What they did to Steve Yzerman last summer, you wouldn’t wish on a prisoner. They cut his leg bone with a saw, then chiseled it until a path was opened. They wedged that path wider with a fork-like device, then inserted a steel plate, then tightened that plate with screws, then packed it with spare bone material. Then they woke him up.
They call this medicine.
“Osteotomy” is its official name, and if you’re lucky and you fully recover, you have less pain as you walk your grandkids to school. You are not supposed to resume an NHL career.
“We didn’t do it so Steve could return to playing hockey,” his surgeon, Dr. Peter Fowler, told the Free Press. “We did it so Steve could return to walking without pain.”
But what the good doctor may not understand — and what Red Wings fans know all too well — is this: If Yzerman walks, he walks to the rink. If he steps, he steps onto the ice.
And so Monday at Joe Louis Arena, on a snowy night that otherwise made you want to hide under a blanket, Yzerman took another of his famous steps ice-ward, and you could feel the ripple from the Detroit River to the Upper Peninsula. The Captain was back. He was taking a shift. “Stevie When?” was
“Stevie Y” again.
“How did it feel when you came out?” Yzerman was asked after playing his first game of this, his 20th, season.
“Well, the fans were cheering during warm-ups,” he said, looking embarrassed.
“That was a little unusual.”
And the applause continued . . .
Did you expect anything less? The last time Yzerman skated before a crowd was last June, the fans on their feet, as he hoisted the Stanley Cup.
Then came the long off-season. The doctors rebuilt his right knee, he started rehab, and the pages came off the calendar like leaves off an autumn tree: September, October, November, December, January.
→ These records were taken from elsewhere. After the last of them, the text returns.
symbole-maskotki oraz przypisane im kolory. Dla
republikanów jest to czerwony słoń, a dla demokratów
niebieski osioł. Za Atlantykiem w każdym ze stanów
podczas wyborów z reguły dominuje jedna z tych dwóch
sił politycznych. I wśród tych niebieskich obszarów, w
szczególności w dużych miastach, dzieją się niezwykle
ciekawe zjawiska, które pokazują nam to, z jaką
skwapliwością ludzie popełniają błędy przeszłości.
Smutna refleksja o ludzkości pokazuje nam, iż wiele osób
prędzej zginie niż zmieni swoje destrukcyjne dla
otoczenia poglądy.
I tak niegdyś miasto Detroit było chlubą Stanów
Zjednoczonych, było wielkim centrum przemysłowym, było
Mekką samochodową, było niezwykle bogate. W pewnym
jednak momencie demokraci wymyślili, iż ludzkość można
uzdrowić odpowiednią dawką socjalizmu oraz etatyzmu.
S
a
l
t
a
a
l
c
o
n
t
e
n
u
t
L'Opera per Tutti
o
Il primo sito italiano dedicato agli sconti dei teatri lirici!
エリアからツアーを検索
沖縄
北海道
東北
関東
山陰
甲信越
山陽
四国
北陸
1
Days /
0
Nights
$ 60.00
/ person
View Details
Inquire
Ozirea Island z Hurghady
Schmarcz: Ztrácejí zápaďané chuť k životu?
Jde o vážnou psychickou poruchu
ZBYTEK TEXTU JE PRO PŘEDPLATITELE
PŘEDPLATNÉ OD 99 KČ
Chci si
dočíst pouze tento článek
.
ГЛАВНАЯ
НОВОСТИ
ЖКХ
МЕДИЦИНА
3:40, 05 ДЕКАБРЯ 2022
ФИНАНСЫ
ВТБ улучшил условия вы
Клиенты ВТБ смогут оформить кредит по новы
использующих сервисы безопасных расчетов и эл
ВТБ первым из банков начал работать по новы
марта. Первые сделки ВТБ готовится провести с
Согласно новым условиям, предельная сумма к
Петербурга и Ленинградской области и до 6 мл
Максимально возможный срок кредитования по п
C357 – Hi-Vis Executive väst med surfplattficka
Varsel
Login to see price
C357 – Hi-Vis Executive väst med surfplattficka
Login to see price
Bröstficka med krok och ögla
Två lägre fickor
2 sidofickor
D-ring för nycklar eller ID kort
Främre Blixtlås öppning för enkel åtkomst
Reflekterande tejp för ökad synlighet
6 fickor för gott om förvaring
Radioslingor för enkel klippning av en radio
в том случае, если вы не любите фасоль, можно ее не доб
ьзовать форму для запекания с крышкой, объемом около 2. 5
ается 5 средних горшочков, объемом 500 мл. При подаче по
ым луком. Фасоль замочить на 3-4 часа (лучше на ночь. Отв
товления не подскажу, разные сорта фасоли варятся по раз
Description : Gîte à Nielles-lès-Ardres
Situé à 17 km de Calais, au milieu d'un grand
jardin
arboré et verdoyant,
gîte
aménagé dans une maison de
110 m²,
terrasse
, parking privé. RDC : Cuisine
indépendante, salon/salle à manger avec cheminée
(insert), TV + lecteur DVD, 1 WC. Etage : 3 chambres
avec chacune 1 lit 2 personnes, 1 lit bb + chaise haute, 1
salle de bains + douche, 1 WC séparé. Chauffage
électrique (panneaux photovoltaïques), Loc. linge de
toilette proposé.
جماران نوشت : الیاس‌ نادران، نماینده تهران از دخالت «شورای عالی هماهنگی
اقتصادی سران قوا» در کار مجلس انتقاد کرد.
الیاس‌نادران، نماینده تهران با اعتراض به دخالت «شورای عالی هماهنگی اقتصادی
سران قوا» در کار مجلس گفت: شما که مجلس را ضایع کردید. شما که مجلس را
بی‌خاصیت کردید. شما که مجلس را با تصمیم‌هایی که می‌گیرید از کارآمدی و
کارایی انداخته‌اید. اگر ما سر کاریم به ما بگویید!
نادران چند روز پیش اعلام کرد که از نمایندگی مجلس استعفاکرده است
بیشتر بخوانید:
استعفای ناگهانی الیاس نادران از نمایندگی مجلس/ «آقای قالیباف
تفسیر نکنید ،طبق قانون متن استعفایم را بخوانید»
Most of February. Sixty-one games and no Yzerman. There was talk he was done. There was talk he was kidding himself. There were days when Yzerman, 37, felt depressed, when “all I could do was skate a big circle for an hour. I was like, ‘God, I better improve from this.’ “
He did. Slowly — which is not his way — but surely, which surely is. And Monday night, a little after 7, he glided out with head down, his eyes forward, and once again, the fans were on their feet.
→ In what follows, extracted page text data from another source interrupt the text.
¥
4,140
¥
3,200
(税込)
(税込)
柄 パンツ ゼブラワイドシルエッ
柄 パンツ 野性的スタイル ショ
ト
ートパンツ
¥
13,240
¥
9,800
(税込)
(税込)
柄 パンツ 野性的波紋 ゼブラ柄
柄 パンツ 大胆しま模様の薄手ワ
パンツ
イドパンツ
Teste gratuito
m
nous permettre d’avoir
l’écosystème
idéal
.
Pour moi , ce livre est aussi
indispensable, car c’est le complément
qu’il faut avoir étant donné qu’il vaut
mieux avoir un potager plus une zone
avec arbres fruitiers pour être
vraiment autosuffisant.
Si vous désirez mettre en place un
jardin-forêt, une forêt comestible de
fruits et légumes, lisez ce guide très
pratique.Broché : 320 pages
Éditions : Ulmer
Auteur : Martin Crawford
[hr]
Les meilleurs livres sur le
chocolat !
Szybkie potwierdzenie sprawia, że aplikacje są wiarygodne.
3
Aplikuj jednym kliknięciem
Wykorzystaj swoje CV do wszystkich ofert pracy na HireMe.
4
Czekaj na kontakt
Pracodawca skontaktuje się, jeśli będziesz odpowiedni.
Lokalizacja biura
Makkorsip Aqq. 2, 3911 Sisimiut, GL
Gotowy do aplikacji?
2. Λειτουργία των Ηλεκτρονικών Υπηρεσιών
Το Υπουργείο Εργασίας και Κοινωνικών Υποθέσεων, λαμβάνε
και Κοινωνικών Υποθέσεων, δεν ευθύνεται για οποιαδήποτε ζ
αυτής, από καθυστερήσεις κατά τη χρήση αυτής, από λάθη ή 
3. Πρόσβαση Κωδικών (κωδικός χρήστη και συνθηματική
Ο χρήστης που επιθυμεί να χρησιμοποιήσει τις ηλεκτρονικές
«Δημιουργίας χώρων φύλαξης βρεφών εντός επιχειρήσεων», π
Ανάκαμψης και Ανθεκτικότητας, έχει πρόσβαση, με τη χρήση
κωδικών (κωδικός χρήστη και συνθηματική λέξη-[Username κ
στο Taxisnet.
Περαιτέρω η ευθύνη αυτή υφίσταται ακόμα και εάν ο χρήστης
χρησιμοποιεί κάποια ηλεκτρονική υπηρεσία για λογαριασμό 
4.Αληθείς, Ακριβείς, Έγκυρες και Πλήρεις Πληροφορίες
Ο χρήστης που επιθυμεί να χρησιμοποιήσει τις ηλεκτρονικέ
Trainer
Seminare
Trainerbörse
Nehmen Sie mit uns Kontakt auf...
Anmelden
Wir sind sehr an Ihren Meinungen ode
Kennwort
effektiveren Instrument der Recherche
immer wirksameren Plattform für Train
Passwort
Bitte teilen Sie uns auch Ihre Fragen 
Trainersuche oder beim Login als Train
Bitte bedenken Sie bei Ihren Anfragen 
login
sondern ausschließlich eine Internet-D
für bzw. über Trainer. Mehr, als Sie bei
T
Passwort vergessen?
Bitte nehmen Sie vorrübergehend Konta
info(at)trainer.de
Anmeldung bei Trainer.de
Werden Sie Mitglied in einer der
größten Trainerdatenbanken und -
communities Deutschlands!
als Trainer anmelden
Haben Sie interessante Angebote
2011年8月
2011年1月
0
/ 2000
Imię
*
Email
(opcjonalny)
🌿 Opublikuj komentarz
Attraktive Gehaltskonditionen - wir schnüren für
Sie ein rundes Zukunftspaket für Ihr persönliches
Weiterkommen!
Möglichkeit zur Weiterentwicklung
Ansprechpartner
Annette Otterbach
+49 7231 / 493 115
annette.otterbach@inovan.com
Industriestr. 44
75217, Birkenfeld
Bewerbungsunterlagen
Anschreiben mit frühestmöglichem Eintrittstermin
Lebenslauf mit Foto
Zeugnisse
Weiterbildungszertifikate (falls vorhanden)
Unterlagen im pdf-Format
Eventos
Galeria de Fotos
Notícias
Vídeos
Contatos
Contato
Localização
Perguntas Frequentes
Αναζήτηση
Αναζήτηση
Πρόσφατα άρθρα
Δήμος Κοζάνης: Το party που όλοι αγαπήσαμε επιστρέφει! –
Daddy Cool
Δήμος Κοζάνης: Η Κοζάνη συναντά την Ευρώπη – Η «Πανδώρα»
How sublime was the moment? When Yzerman entered the game, with just under a minute gone, he lined up for a face-off, and linesman Ray Scapinello, a long-time official, actually stepped backward to allow the applause a few extra seconds.
“What were you thinking then?” Yzerman was asked.
“I was thinking,” he said, smiling, “that Ray should drop the puck.”
For the record, Yzerman played solidly. He won some face-offs. He made some cuts and he made some passes. He even found himself in a team scrum.
By the end of the night, he had played 13-plus minutes, done some power-play work, and skated off with a team victory, 5-4 over the Los Angeles Kings.
It was not remarkable hockey, judged on its own merits.
It was beyond remarkable when judged by the circumstances.
And the team gets a lift . . .
The purpose of an osteotomy is to redistribute the weight. And in many ways, that’s what the Wings must do now, too. Yzerman is back, and he can always be their heart and soul, but he can’t be their legs. He can’t be their arms. He can’t be the guy they expect to score the big one, and he can’t be the guy they expect to make the spectacular play. Anything they get from him is gravy
— at least for a while.
“I’ve kind of accepted that I won’t have the speed I had before or be as mobile as I was before,” Yzerman said.
Which means Sergei Fedorov has to deliver on his desire to be the heavy lifter. Young Pavel Datsyuk and Henrik Zetterberg have to grow into bigger roles. Old Igor Larionov and Luc Robitaille can’t shrink from theirs. The defense has to tighten up. And the goaltending has to scare people, and it’s nowhere near that now.
Will Yzerman be able to do all that? Of course not. But his very presence makes it seem more realistic. And that, in the winter of his career, is the Captain’s greatest contribution. Without a word, he makes his teammates realize the lyrics of a famous old song: The difficult, you do right now, the impossible, only takes a little while.
“Stevie When?” is “Stevie Y” again. The skeptics are shaken. The surgeons are baffled. The medical world says you don’t have this operation and return to chase a Stanley Cup.
But when doctors chart an osteotomy, the first thing they do is draw a line from the ankles to the hips. And that was their mistake.
With Yzerman, they should have drawn it to his heart.